4. I'm not good at sales.

You don’t have to be good at sales or even have any sales experience to sell artwork. But you have to believe in what you're doing and what you're creating for your client. You have to care about your client and their legacy and what it is that they're handing down to the next generation. These are photographs of your client and their families, not some piece of abstract art or a pretty landscape. Your client will feel emotionally attached to the photos of them and their family. If you believe in your service and your product and you care about your client, they will believe in the same purpose, which yields an incredible end result that everyone can be proud of. All you have to do is show them what it is that they can have hanging on their wall and, nine times out of 10, the artwork will sell itself. Selling photographs comes down to being your clients’ trusted advisor and guiding them through the process by showing them what they can do with the amazing photographs you create.

Design and in-person sales software helps make a sales session easy.
© Robin Reece
Design and in-person sales software helps make a sales session easy.

5. It’s too much work and takes a lot of time.

I live three hours away from my studio space, which is also where my target market is, and I typically drive three hours to do an in-person sales session. Even if my client chooses not to invest in any artwork, I feel like I've still made the effort to show them the potential of what their photographs and memories can live up to. My design consultations run anywhere from 60 to 90 minutes on average. Whether my clients invest in a piece of artwork that is $600 or $6,000, the time is always well spent because they've seen the potential end result and will be taking home an incredible piece of art to showcase their memories.
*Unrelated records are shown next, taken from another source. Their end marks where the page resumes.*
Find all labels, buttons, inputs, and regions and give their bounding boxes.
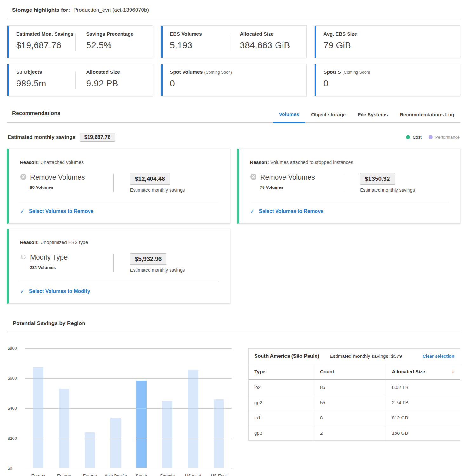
x-axis-label: US East(Ohio)	[206, 473, 232, 476]
x-label-line1: Asia Pacific	[103, 473, 129, 476]
chart-column	[129, 348, 154, 468]
accent-bar	[315, 64, 316, 96]
table-cell: io1	[249, 410, 314, 425]
stat-label-row: EBS Volumes	[170, 31, 229, 37]
reason-row: Reason:Volumes attached to stopped insta…	[250, 160, 449, 165]
tab-file-systems[interactable]: File Systems	[352, 112, 394, 122]
column-header-type: Type	[249, 364, 314, 379]
stat-estimated-mon-savings: Estimated Mon. Savings$19,687.76	[16, 31, 75, 53]
reason-label: Reason:	[20, 160, 39, 165]
stat-value: $19,687.76	[16, 40, 75, 51]
y-axis-tick: $200	[8, 436, 23, 441]
remove-circle-icon	[250, 173, 257, 181]
tab-object-storage[interactable]: Object storage	[305, 112, 352, 122]
stat-card: Avg. EBS Size79 GiB	[314, 25, 460, 58]
action-summary: Modify Type231 Volumes	[20, 253, 113, 273]
action-title: Modify Type	[30, 253, 68, 262]
region-section-heading: Potential Savings by Region	[7, 320, 460, 332]
bar-canada-central[interactable]	[162, 401, 172, 468]
column-header-allocated-size[interactable]: Allocated Size ↓	[386, 364, 460, 379]
chart-column	[25, 348, 51, 468]
gridline	[25, 439, 232, 439]
clear-selection-link[interactable]: Clear selection	[423, 354, 454, 359]
x-axis-label: Europe(London)	[51, 473, 77, 476]
action-head: Remove Volumes	[20, 173, 113, 181]
stat-label-row: Allocated Size	[86, 69, 145, 75]
select-volumes-to-remove-link[interactable]: ✓Select Volumes to Remove	[20, 208, 93, 215]
bar-europe-paris[interactable]	[85, 432, 95, 468]
volume-count: 78 Volumes	[260, 185, 343, 190]
x-label-line1: Canada	[154, 473, 180, 476]
select-link-label: Select Volumes to Remove	[259, 208, 323, 214]
chart-x-axis-labels: Europe(Stockholm)Europe(London)Europe(Pa…	[25, 473, 232, 476]
x-label-line1: Europe	[77, 473, 103, 476]
stat-label-row: Allocated Size	[240, 31, 299, 37]
sort-descending-icon[interactable]: ↓	[452, 369, 455, 375]
page-header: Storage highlights for: Production_evn (…	[7, 6, 460, 18]
action-title: Remove Volumes	[260, 173, 315, 181]
stat-card: Spot Volumes(Coming Soon)0	[161, 64, 307, 96]
savings-block: $1350.32Estimated monthly savings	[343, 173, 449, 193]
storage-highlights-cards: Estimated Mon. Savings$19,687.76Savings …	[7, 25, 460, 96]
accent-bar	[7, 26, 9, 58]
bar-us-west-oregon[interactable]	[188, 370, 198, 468]
bar-us-east-ohio[interactable]	[214, 399, 224, 468]
stat-allocated-size: Allocated Size384,663 GiB	[229, 31, 299, 53]
column-header-count: Count	[314, 364, 386, 379]
table-cell: gp2	[249, 395, 314, 410]
table-cell: 2.74 TB	[386, 395, 460, 410]
selected-region-savings: Estimated monthly savings: $579	[330, 353, 402, 359]
remove-circle-icon	[20, 173, 27, 181]
stat-spot-volumes: Spot Volumes(Coming Soon)0	[170, 69, 299, 92]
x-axis-label: Asia Pacific(Tokyo)	[103, 473, 129, 476]
x-axis-label: South America(São Paulo)	[129, 473, 154, 476]
chart-column	[103, 348, 129, 468]
region-content: Europe(Stockholm)Europe(London)Europe(Pa…	[7, 348, 460, 476]
table-cell: 2	[314, 425, 386, 441]
coming-soon-label: (Coming Soon)	[343, 70, 370, 75]
bar-europe-london[interactable]	[59, 389, 69, 468]
stat-label-row: Spot Volumes(Coming Soon)	[170, 69, 299, 75]
stat-label: Allocated Size	[240, 31, 274, 37]
summary-label: Estimated monthly savings	[8, 134, 76, 140]
legend: CostPerformance	[406, 135, 460, 139]
check-icon: ✓	[250, 208, 255, 215]
account-name: Production_evn (act-1396070b)	[73, 7, 149, 13]
reason-label: Reason:	[20, 240, 39, 245]
chart-column	[154, 348, 180, 468]
chart-column	[206, 348, 232, 468]
stat-label: Avg. EBS Size	[323, 31, 357, 37]
table-cell: 158 GB	[386, 425, 460, 441]
x-label-line1: Europe	[51, 473, 77, 476]
check-icon: ✓	[20, 288, 25, 295]
legend-item-performance: Performance	[429, 135, 460, 139]
recommendation-card: Reason:Unattached volumesRemove Volumes8…	[7, 149, 230, 224]
recommendations-heading: Recommendations	[12, 110, 60, 122]
legend-dot-cost	[406, 135, 410, 139]
select-volumes-to-remove-link[interactable]: ✓Select Volumes to Remove	[250, 208, 323, 215]
stat-label: SpotFS	[323, 69, 341, 75]
stat-label-row: S3 Objects	[16, 69, 75, 75]
bar-south-america-s-o-paulo[interactable]	[136, 381, 147, 468]
stat-allocated-size: Allocated Size9.92 PB	[76, 69, 145, 92]
bar-europe-stockholm[interactable]	[33, 367, 43, 468]
region-table-header: South America (São Paulo) Estimated mont…	[249, 349, 460, 364]
savings-value-chip: $12,404.48	[130, 173, 170, 185]
action-summary: Remove Volumes80 Volumes	[20, 173, 113, 193]
reason-row: Reason:Unattached volumes	[20, 160, 219, 165]
table-cell: 55	[314, 395, 386, 410]
savings-summary-row: Estimated monthly savings $19,687.76 Cos…	[7, 133, 460, 142]
table-row: gp2552.74 TB	[249, 395, 460, 410]
y-axis-tick: $0	[8, 466, 23, 471]
savings-caption: Estimated monthly savings	[360, 187, 449, 193]
chart-column	[77, 348, 103, 468]
tab-volumes[interactable]: Volumes	[273, 112, 305, 123]
table-cell: 6.02 TB	[386, 379, 460, 395]
x-label-line1: US west	[180, 473, 206, 476]
tab-recommendations-log[interactable]: Recommendations Log	[394, 112, 460, 122]
savings-caption: Estimated monthly savings	[130, 268, 219, 273]
select-volumes-to-modify-link[interactable]: ✓Select Volumes to Modify	[20, 288, 90, 295]
action-summary: Remove Volumes78 Volumes	[250, 173, 343, 193]
bar-asia-pacific-tokyo[interactable]	[110, 418, 121, 468]
select-link-label: Select Volumes to Remove	[29, 208, 93, 214]
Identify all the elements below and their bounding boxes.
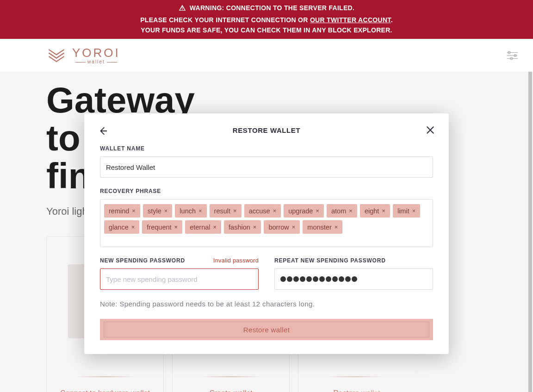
recovery-word-text: frequent — [147, 224, 171, 231]
recovery-word-text: limit — [397, 207, 409, 215]
repeat-password-label: REPEAT NEW SPENDING PASSWORD — [274, 257, 386, 264]
password-dot — [306, 276, 312, 282]
remove-word-icon[interactable]: × — [164, 207, 168, 214]
warning-icon — [179, 4, 186, 12]
recovery-word-text: style — [148, 207, 161, 215]
recovery-word-text: accuse — [249, 207, 270, 215]
recovery-word-text: remind — [109, 207, 129, 215]
remove-word-icon[interactable]: × — [412, 207, 416, 214]
recovery-phrase-box[interactable]: remind×style×lunch×result×accuse×upgrade… — [100, 199, 433, 247]
new-password-label: NEW SPENDING PASSWORD — [100, 257, 185, 264]
wallet-name-input[interactable] — [100, 156, 433, 178]
logo-subtitle: wallet — [72, 60, 120, 64]
recovery-word-chip[interactable]: monster× — [303, 220, 342, 234]
wallet-name-label: WALLET NAME — [100, 145, 433, 152]
recovery-word-chip[interactable]: glance× — [104, 220, 139, 234]
close-icon[interactable] — [426, 125, 435, 137]
new-password-input[interactable] — [100, 268, 259, 290]
recovery-word-text: eternal — [190, 224, 210, 231]
recovery-word-chip[interactable]: result× — [210, 204, 242, 218]
password-dot — [300, 276, 305, 282]
password-dot — [332, 276, 338, 282]
warning-banner: WARNING: CONNECTION TO THE SERVER FAILED… — [0, 0, 533, 39]
banner-line2-prefix: PLEASE CHECK YOUR INTERNET CONNECTION OR — [140, 16, 310, 24]
password-dot — [352, 276, 357, 282]
new-password-error: Invalid password — [213, 257, 259, 264]
password-dot — [280, 276, 286, 282]
remove-word-icon[interactable]: × — [198, 207, 202, 214]
restore-wallet-button[interactable]: Restore wallet — [100, 319, 433, 340]
password-dot — [313, 276, 318, 282]
remove-word-icon[interactable]: × — [253, 224, 257, 230]
recovery-word-text: upgrade — [288, 207, 313, 215]
settings-icon[interactable] — [506, 50, 518, 61]
remove-word-icon[interactable]: × — [349, 207, 353, 214]
recovery-word-chip[interactable]: eternal× — [185, 220, 221, 234]
modal-overlay: RESTORE WALLET WALLET NAME RECOVERY PHRA… — [0, 72, 533, 392]
password-dot — [345, 276, 351, 282]
remove-word-icon[interactable]: × — [213, 224, 217, 230]
recovery-word-chip[interactable]: lunch× — [175, 204, 206, 218]
repeat-password-input[interactable] — [274, 268, 433, 290]
remove-word-icon[interactable]: × — [273, 207, 277, 214]
banner-line1: WARNING: CONNECTION TO THE SERVER FAILED… — [190, 3, 354, 13]
remove-word-icon[interactable]: × — [382, 207, 385, 214]
password-note: Note: Spending password needs to be at l… — [100, 300, 433, 308]
recovery-word-chip[interactable]: accuse× — [244, 204, 281, 218]
remove-word-icon[interactable]: × — [233, 207, 237, 214]
recovery-word-text: eight — [365, 207, 379, 215]
password-dot — [287, 276, 292, 282]
recovery-word-text: borrow — [268, 224, 289, 231]
recovery-word-text: fashion — [229, 224, 250, 231]
recovery-word-chip[interactable]: atom× — [327, 204, 357, 218]
recovery-word-chip[interactable]: fashion× — [224, 220, 261, 234]
recovery-word-chip[interactable]: upgrade× — [284, 204, 324, 218]
logo[interactable]: YOROI wallet — [46, 45, 120, 66]
remove-word-icon[interactable]: × — [316, 207, 319, 214]
recovery-word-text: atom — [331, 207, 346, 215]
back-icon[interactable] — [98, 126, 108, 138]
twitter-link[interactable]: OUR TWITTER ACCOUNT — [310, 16, 391, 24]
recovery-word-text: result — [214, 207, 230, 215]
recovery-word-chip[interactable]: remind× — [104, 204, 140, 218]
modal-title: RESTORE WALLET — [233, 126, 300, 134]
remove-word-icon[interactable]: × — [174, 224, 178, 230]
recovery-word-text: monster — [307, 224, 331, 231]
recovery-word-text: glance — [109, 224, 129, 231]
logo-name: YOROI — [72, 47, 120, 59]
recovery-word-text: lunch — [180, 207, 196, 215]
password-dot — [326, 276, 331, 282]
password-dot — [319, 276, 325, 282]
remove-word-icon[interactable]: × — [335, 224, 338, 230]
restore-wallet-modal: RESTORE WALLET WALLET NAME RECOVERY PHRA… — [84, 113, 449, 354]
recovery-word-chip[interactable]: borrow× — [264, 220, 300, 234]
recovery-word-chip[interactable]: frequent× — [142, 220, 182, 234]
recovery-word-chip[interactable]: style× — [143, 204, 172, 218]
recovery-phrase-label: RECOVERY PHRASE — [100, 188, 433, 194]
recovery-word-chip[interactable]: eight× — [360, 204, 390, 218]
remove-word-icon[interactable]: × — [131, 224, 135, 230]
logo-icon — [46, 45, 67, 66]
password-dot — [293, 276, 299, 282]
remove-word-icon[interactable]: × — [292, 224, 296, 230]
remove-word-icon[interactable]: × — [132, 207, 136, 214]
password-dot — [339, 276, 344, 282]
topbar: YOROI wallet — [0, 39, 533, 72]
banner-line2-suffix: . — [391, 16, 393, 24]
banner-line3: YOUR FUNDS ARE SAFE, YOU CAN CHECK THEM … — [0, 25, 533, 35]
recovery-word-chip[interactable]: limit× — [393, 204, 420, 218]
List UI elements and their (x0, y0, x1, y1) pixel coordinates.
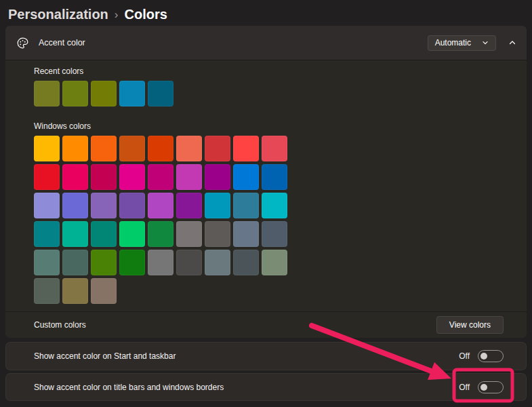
accent-color-card: Accent color Automatic Recent colors (5, 26, 527, 338)
accent-color-expander-body: Recent colors Windows colors (5, 60, 527, 311)
toggle-knob (480, 384, 487, 391)
color-swatch[interactable] (148, 164, 173, 190)
color-swatch[interactable] (34, 250, 60, 275)
start-taskbar-toggle[interactable] (478, 350, 504, 362)
color-swatch[interactable] (233, 250, 259, 275)
color-swatch[interactable] (119, 250, 145, 275)
color-swatch[interactable] (62, 193, 88, 218)
title-bars-toggle[interactable] (478, 381, 504, 393)
color-swatch[interactable] (34, 136, 60, 161)
color-swatch[interactable] (62, 164, 88, 190)
color-swatch[interactable] (205, 221, 230, 247)
color-swatch[interactable] (205, 136, 230, 161)
color-swatch[interactable] (34, 193, 60, 218)
color-swatch[interactable] (205, 193, 230, 218)
color-swatch[interactable] (62, 221, 88, 247)
color-swatch[interactable] (91, 221, 117, 247)
color-swatch[interactable] (176, 221, 202, 247)
toggle-knob (480, 353, 487, 360)
custom-colors-row: Custom colors View colors (5, 311, 527, 338)
color-swatch[interactable] (91, 164, 117, 190)
settings-page-body: Accent color Automatic Recent colors (5, 26, 527, 401)
accent-color-mode-value: Automatic (435, 38, 471, 47)
color-swatch[interactable] (91, 81, 117, 106)
page-title: Colors (124, 7, 167, 22)
breadcrumb-separator-icon: › (115, 7, 119, 22)
color-swatch[interactable] (262, 193, 287, 218)
color-swatch[interactable] (62, 136, 88, 161)
title-bars-label: Show accent color on title bars and wind… (34, 383, 224, 392)
color-swatch[interactable] (34, 81, 60, 106)
windows-colors-swatches (34, 136, 516, 304)
setting-row-start-taskbar: Show accent color on Start and taskbar O… (5, 342, 527, 370)
breadcrumb-personalization[interactable]: Personalization (8, 7, 108, 22)
color-swatch[interactable] (119, 136, 145, 161)
windows-colors-label: Windows colors (34, 121, 516, 131)
color-swatch[interactable] (262, 136, 287, 161)
start-taskbar-label: Show accent color on Start and taskbar (34, 351, 176, 361)
color-swatch[interactable] (233, 221, 259, 247)
accent-color-label: Accent color (39, 38, 85, 47)
color-swatch[interactable] (119, 221, 145, 247)
color-swatch[interactable] (205, 250, 230, 275)
recent-colors-label: Recent colors (34, 66, 516, 76)
view-colors-button[interactable]: View colors (436, 316, 504, 334)
color-swatch[interactable] (34, 221, 60, 247)
accent-color-mode-dropdown[interactable]: Automatic (428, 35, 496, 51)
color-swatch[interactable] (34, 278, 60, 304)
color-swatch[interactable] (233, 193, 259, 218)
color-swatch[interactable] (34, 164, 60, 190)
color-swatch[interactable] (176, 164, 202, 190)
chevron-down-icon (482, 39, 489, 46)
color-swatch[interactable] (91, 193, 117, 218)
breadcrumb: Personalization › Colors (0, 0, 532, 25)
expander-collapse-button[interactable] (508, 38, 517, 47)
color-swatch[interactable] (148, 250, 173, 275)
color-swatch[interactable] (176, 136, 202, 161)
setting-row-title-bars: Show accent color on title bars and wind… (5, 373, 527, 401)
color-swatch[interactable] (176, 193, 202, 218)
title-bars-toggle-state: Off (459, 383, 470, 392)
color-swatch[interactable] (91, 136, 117, 161)
accent-color-expander-header[interactable]: Accent color Automatic (5, 26, 527, 60)
color-swatch[interactable] (119, 193, 145, 218)
color-swatch[interactable] (148, 221, 173, 247)
color-swatch[interactable] (62, 278, 88, 304)
recent-colors-swatches (34, 81, 516, 106)
color-swatch[interactable] (148, 81, 173, 106)
color-swatch[interactable] (148, 193, 173, 218)
color-swatch[interactable] (176, 250, 202, 275)
palette-icon (16, 36, 29, 50)
color-swatch[interactable] (233, 164, 259, 190)
color-swatch[interactable] (91, 250, 117, 275)
color-swatch[interactable] (148, 136, 173, 161)
color-swatch[interactable] (233, 136, 259, 161)
color-swatch[interactable] (62, 250, 88, 275)
color-swatch[interactable] (262, 164, 287, 190)
start-taskbar-toggle-state: Off (459, 351, 470, 361)
color-swatch[interactable] (91, 278, 117, 304)
color-swatch[interactable] (119, 81, 145, 106)
color-swatch[interactable] (262, 221, 287, 247)
color-swatch[interactable] (262, 250, 287, 275)
custom-colors-label: Custom colors (34, 320, 86, 330)
color-swatch[interactable] (119, 164, 145, 190)
color-swatch[interactable] (205, 164, 230, 190)
color-swatch[interactable] (62, 81, 88, 106)
chevron-up-icon (508, 39, 516, 47)
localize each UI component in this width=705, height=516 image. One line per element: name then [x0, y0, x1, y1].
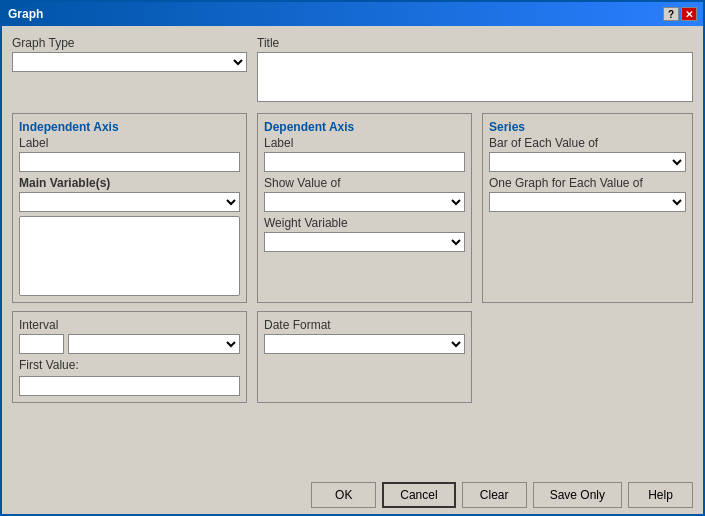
- weight-variable-label: Weight Variable: [264, 216, 465, 230]
- graph-type-label: Graph Type: [12, 36, 247, 50]
- first-value-label: First Value:: [19, 358, 240, 372]
- bar-each-label: Bar of Each Value of: [489, 136, 686, 150]
- button-row: OK Cancel Clear Save Only Help: [2, 476, 703, 514]
- graph-dialog: Graph ? ✕ Graph Type Title: [0, 0, 705, 516]
- independent-axis-label-input[interactable]: [19, 152, 240, 172]
- series-section-label: Series: [489, 120, 686, 134]
- dependent-axis-section-label: Dependent Axis: [264, 120, 465, 134]
- help-title-button[interactable]: ?: [663, 7, 679, 21]
- clear-button[interactable]: Clear: [462, 482, 527, 508]
- ok-button[interactable]: OK: [311, 482, 376, 508]
- interval-inputs: [19, 334, 240, 354]
- title-bar: Graph ? ✕: [2, 2, 703, 26]
- show-value-label: Show Value of: [264, 176, 465, 190]
- middle-row: Independent Axis Label Main Variable(s) …: [12, 113, 693, 303]
- interval-box: Interval First Value:: [12, 311, 247, 403]
- bottom-row: Interval First Value: Date Format: [12, 311, 693, 403]
- interval-type-select[interactable]: [68, 334, 240, 354]
- title-bar-buttons: ? ✕: [663, 7, 697, 21]
- main-variables-select[interactable]: [19, 192, 240, 212]
- series-box: Series Bar of Each Value of One Graph fo…: [482, 113, 693, 303]
- interval-num-input[interactable]: [19, 334, 64, 354]
- cancel-button[interactable]: Cancel: [382, 482, 455, 508]
- one-graph-select[interactable]: [489, 192, 686, 212]
- first-value-input[interactable]: [19, 376, 240, 396]
- one-graph-label: One Graph for Each Value of: [489, 176, 686, 190]
- dependent-axis-label-label: Label: [264, 136, 465, 150]
- dependent-axis-label-input[interactable]: [264, 152, 465, 172]
- weight-variable-select[interactable]: [264, 232, 465, 252]
- main-variables-label: Main Variable(s): [19, 176, 240, 190]
- interval-label: Interval: [19, 318, 240, 332]
- date-format-label: Date Format: [264, 318, 465, 332]
- graph-type-section: Graph Type: [12, 36, 247, 105]
- dialog-title: Graph: [8, 7, 43, 21]
- title-input[interactable]: [257, 52, 693, 102]
- title-section: Title: [257, 36, 693, 105]
- main-variables-listbox[interactable]: [19, 216, 240, 296]
- save-only-button[interactable]: Save Only: [533, 482, 622, 508]
- help-button[interactable]: Help: [628, 482, 693, 508]
- date-format-select[interactable]: [264, 334, 465, 354]
- dependent-axis-box: Dependent Axis Label Show Value of Weigh…: [257, 113, 472, 303]
- title-field-label: Title: [257, 36, 693, 50]
- close-title-button[interactable]: ✕: [681, 7, 697, 21]
- top-row: Graph Type Title: [12, 36, 693, 105]
- independent-axis-section-label: Independent Axis: [19, 120, 240, 134]
- bar-each-select[interactable]: [489, 152, 686, 172]
- independent-axis-box: Independent Axis Label Main Variable(s): [12, 113, 247, 303]
- independent-axis-label-label: Label: [19, 136, 240, 150]
- graph-type-select-container: [12, 52, 247, 72]
- show-value-select[interactable]: [264, 192, 465, 212]
- date-format-box: Date Format: [257, 311, 472, 403]
- graph-type-select[interactable]: [12, 52, 247, 72]
- content-area: Graph Type Title Independent Axis Label …: [2, 26, 703, 476]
Whether I'm doing my sales session online or in person, using a design and sales program has made it easy for me to show the designs and for the client to visualize the end result. The one I use is Fundy Designer, which is a one-stop service for designing and selling albums and wall prints. Once you get a rhythm of how to run your sales and design session, it's a walk in the park. My clients can see exactly what the products are going to look like in their home, and I can make changes on the fly during the session. When the session is over, I place the order. Done.

In a market that's so overrun by digital media, you can’t afford to let artwork slip through the cracks by refusing to sell. The time is now. Your clients’ legacy depends on it!

Robin Reece is owner of The R2Studio in Phoenix.